Fisher’s exact test was used to compare groups defined by categorical variables. Results of tests for L. infantum exposure of cats did not pass the D’Agostino-Pearson normality test. Accordingly, the Mann-Whitney U-test was used to compare unmatched continuous data and the Wilcoxon signed-rank test to compare paired continuous variables. Spearman’s correlation coefficient was calculated to evaluate relationships between ELISA, IFAT and PCR results and between levels of IFN-γ, anti-Leishmania antibodies, and L. infantum DNA in blood of cats studied. P-values<0.05 were considered significant. The D’Agostino-Pearson normality test and Fisher’s exact test were performed using Prism 7 for Mac IOS and all other tests were performed using SPSS software v.17.0 for Windows. Finally, Cohen’s kappa coefficient was measured analyzing results of ELISA and IFAT with blood PCR (https://idostatistics.com/cohen-kappa-free-calculator).

Cats

Sex, breed, age class, lifestyle, origin (region and municipality) and clinical status of 179 cats included in the study are summarized in Table 1. The median of age of cats was 24 months [25–75 percentile (25–75) = 18–48 months; interquartile range (IQR) = 30 months]. There were no differences between the two regions related to the variables sex, breed, age class and lifestyle of cats. Conversely, cats from Sicily were more frequently found sick compared to Catalan cats (Fisher’s exact test, P < 0.0001).

Leishmania infantum serological tests

Results of serological tests are shown in Table 2 and Fig. 1. A slight positive correlation (Spearman’s correlation coefficient, r_s = 0.342, P = 0.0001) was found between ELISA and IFAT. However, only 11 of the 39 cats positive to IFAT and/or ELISA were positive to both tests (28%) and an agreement of 78.1% was found when these tests were compared (Cohen’s kappa coefficient = 0.18, i.e. slight agreement beyond chance). No differences were found regarding seropositivity and variables studied.
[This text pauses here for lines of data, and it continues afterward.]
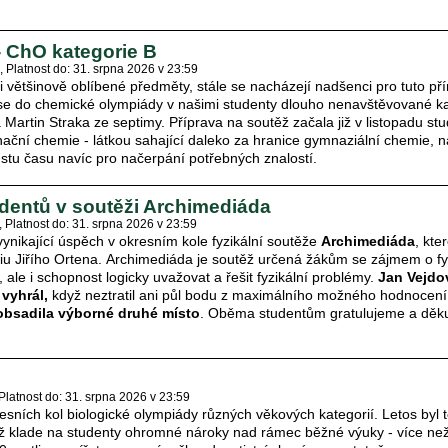
- ChO kategorie B
Platnost do: 31. srpna 2026 v 23:59
i většinově oblíbené předměty, stále se nacházejí nadšenci pro tuto p
 se do chemické olympiády v našimi studenty dlouho nenavštěvované kate
 Martin Straka ze septimy. Příprava na soutěž začala již v listopadu stu
ční chemie - látkou sahající daleko za hranice gymnaziální chemie, 
stu času navíc pro načerpání potřebných znalostí.
dentů v soutěži Archimediáda
Platnost do: 31. srpna 2026 v 23:59
ynikající úspěch v okresním kole fyzikální soutěže
Archimediáda
, kte
 Jiřího Ortena. Archimediáda je soutěž určená žákům se zájmem o fyzi
, ale i schopnost logicky uvažovat a řešit fyzikální problémy.
Jan Vejd
vyhrál,
když neztratil ani půl bodu z maximálního možného hodnocen
obsadila výborné druhé místo
. Oběma studentům gratulujeme a děk
Platnost do: 31. srpna 2026 v 23:59
esních kol biologické olympiády různých věkových kategorií. Letos byl
ž klade na studenty ohromné nároky nad rámec běžné výuky - více než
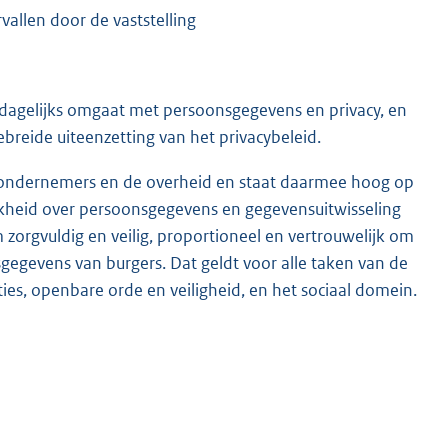
allen door de vaststelling
j dagelijks omgaat met persoonsgegevens en privacy, en
ebreide uiteenzetting van het privacybeleid.
er, ondernemers en de overheid en staat daarmee hoog op
kheid over persoonsgegevens en gegevensuitwisseling
m zorgvuldig en veilig, proportioneel en vertrouwelijk om
egevens van burgers. Dat geldt voor alle taken van de
es, openbare orde en veiligheid, en het sociaal domein.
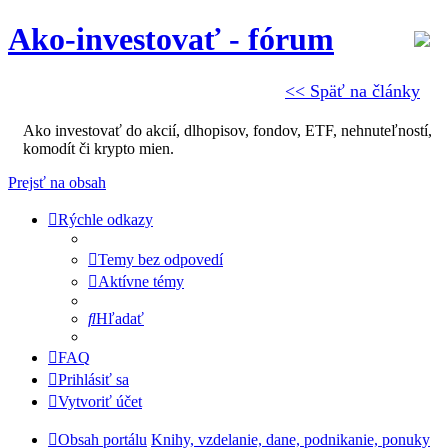
Ako-investovať - fórum
<< Späť na články
Ako investovať do akcií, dlhopisov, fondov, ETF, nehnuteľností,
komodít či krypto mien.
Prejsť na obsah
Rýchle odkazy
Temy bez odpovedí
Aktívne témy
Hľadať
FAQ
Prihlásiť sa
Vytvoriť účet
Obsah portálu
Knihy, vzdelanie, dane, podnikanie, ponuky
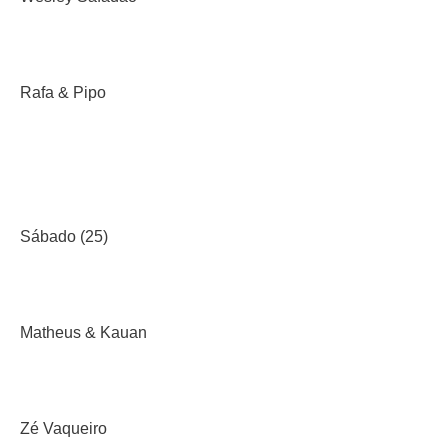
Rafa & Pipo
Sábado (25)
Matheus & Kauan
Zé Vaqueiro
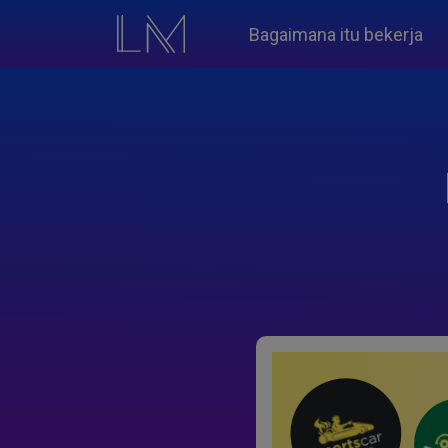
Bagaimana itu bekerja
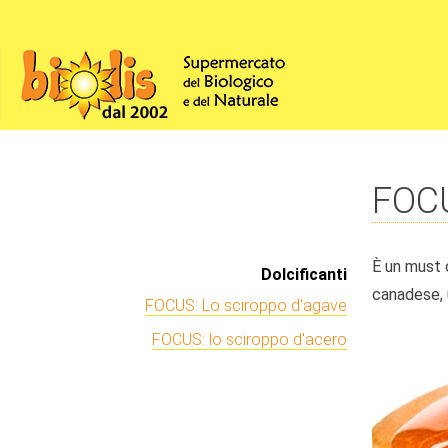
FOCU
È un must c
Dolcificanti
canadese, u
FOCUS: Lo sciroppo d'agave
FOCUS: lo sciroppo d'acero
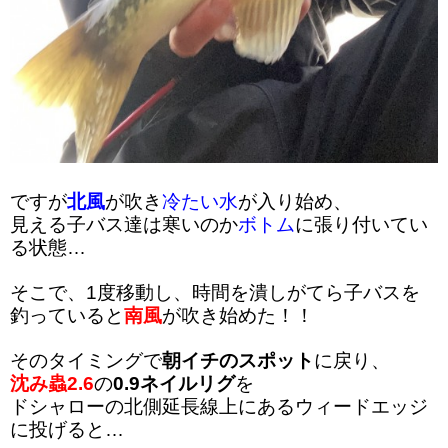
ですが
北風
が吹き
冷たい水
が入り始め、
見える子バス達は寒いのか
ボトム
に張り付いてい
る状態…
そこで、1度移動し、時間を潰しがてら子バスを
釣っていると
南風
が吹き始めた！！
そのタイミングで
朝イチのスポット
に戻り、
沈み蟲2.6
の
0.9ネイルリグ
を
ドシャローの北側延長線上にあるウィードエッジ
に投げると…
Percentage of cats positive to L. infantum according respectively to: all specific tests performed, serology (IFAT and/or ELISA) and blood PCR, serology (IFAT and/or ELISA), IFAT, ELISA, blood PCR, and LSA IFN-γ assay

Full size image

IFAT

IFAT results based on cat provenience and clinical status are summarized in Table 2. The median IFAT titer was 80 [(25–75) = 80–320]. No differences of IFAT titers were found between Sicilian and Catalonian cats. However, Catalonian cats from Bellaterra were more frequently found positive to IFAT than those from Vilassar de Mar (Fisher’s exact test, P = 0.0453).

ELISA

ELISA results based on cat provenience and clinical status are summarized in Table 2. The median value of positive samples was 19 EU [(25–75) = 13.5–107.3 EU]. Old cats (4/14, 29%) were more frequently positive than young cats (1/35, 3%) (Fisherʼs exact test, P = 0.0194). Sicilian cats were statistically more frequently found positive to ELISA than Catalan cats (Fisher’s exact test, P = 0.0282) and the ELISA median value for Sicilian cats was significantly higher [6.1 EU; (25–75) = 1.2–9.5 EU] than the result observed in Catalan cats [median: 3.7 EU; (25–75) = 1.9–6.4 EU] (Mann-Whitney U-test, Z = -249, P < 0.0001).

Leishmania real-time PCR

PCR results based on cat provenience and clinical status are summarized in Table 2. Only 9 cats (5%) were Leishmania-PCR positive (Fig. 1) and the median parasite load was 60 L. infantum amastigotes/ml [(25–75) = 10–128.5]. Leishmania-PCR positive cats were more frequently positive by serology (89% by IFAT and 78% by ELISA) than Leishmania-PCR negative cats (13% by IFAT and 7% by ELISA) (Fisher’s exact test, P<0.0001). In addition, antibody level measured by IFAT (Mann-Whitney U-test, Z = 86.5, P < 0.0001) and ELISA (Mann-Whitney-U test, Z = 219, P < 0.0001) of Leishmania-PCR positive cats was significantly higher when compared to Leishmania-PCR negative cats. Moreover, a positive correlation was found between PCR and ELISA (Spearman’s correlation coefficient, r_s = 0.272, P = 0.0001) with an agreement of 86.1% (Cohen’s kappa coefficient = 0.25, i.e. fair agreement) as well as a positive correlation between PCR and IFAT (Spearman’s correlation coefficient, r_s = 0.347, P = 0.0001) with an agreement of 80.1% (Cohen’s kappa coefficient = 0.18, i.e. slight agreement). No other differences were found in positive PCR prevalence according to variables under study.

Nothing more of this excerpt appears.